In addition to having a high-deductible HRA, an employer can have an unlimited number of similar HRAs to cover almost whatever they wish. These are typically used to keep an employee benefit that is being removed from their group health plan or being lost by switching from defined benefit group health insurance to defined contribution individual/family policies.
Supplemental HRAs for Dental
For example, an employer might be facing a 20 percent or greater increase in their group health insurance plan premium and want to switch carriers—but the more affordable carrier they select may not offer a specific benefit, like dental coverage, that is popular with the employees. The solution is to accept the lower-cost carrier and offer a supplemental HRA to cover this benefit.

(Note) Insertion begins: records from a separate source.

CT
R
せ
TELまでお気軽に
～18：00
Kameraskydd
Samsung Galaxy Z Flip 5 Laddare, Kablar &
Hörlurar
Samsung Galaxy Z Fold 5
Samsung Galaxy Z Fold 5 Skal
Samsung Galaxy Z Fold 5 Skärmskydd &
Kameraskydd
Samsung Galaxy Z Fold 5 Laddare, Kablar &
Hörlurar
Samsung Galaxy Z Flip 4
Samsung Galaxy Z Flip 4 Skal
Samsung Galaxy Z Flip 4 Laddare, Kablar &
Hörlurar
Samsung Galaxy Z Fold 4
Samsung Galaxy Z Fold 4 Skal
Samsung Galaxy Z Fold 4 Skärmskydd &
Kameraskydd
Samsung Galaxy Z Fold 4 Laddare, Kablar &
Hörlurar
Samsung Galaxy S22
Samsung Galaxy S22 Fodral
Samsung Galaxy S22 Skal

TIP: The health insurance market is often irrational. If a carrier has had a bad loss experience on a specific disease or issue, it may overreact and charge irrational surcharges or premium increases to cover it. Employers can save money on their premium by deleting this disease or issue from their group plan and providing their own coverage for employees who want it with a supplemental HRA that has limited exposure.
Dental, Vision, and Other Items—Filling the Gaps in Group and Individual/Family Health Insurance with HRAs
Another popular use for a supplemental HRA would be to smooth the transition from a defined benefit to a defined contribution plan by covering items not covered by individual/family policies.
TIP: By changing maternity coverage from a group health policy to an HRA combined with an individual/family policy, employers can also set their own eligibility requirements—such as requiring that an employee must have worked for the company for at least two years to get maternity benefits.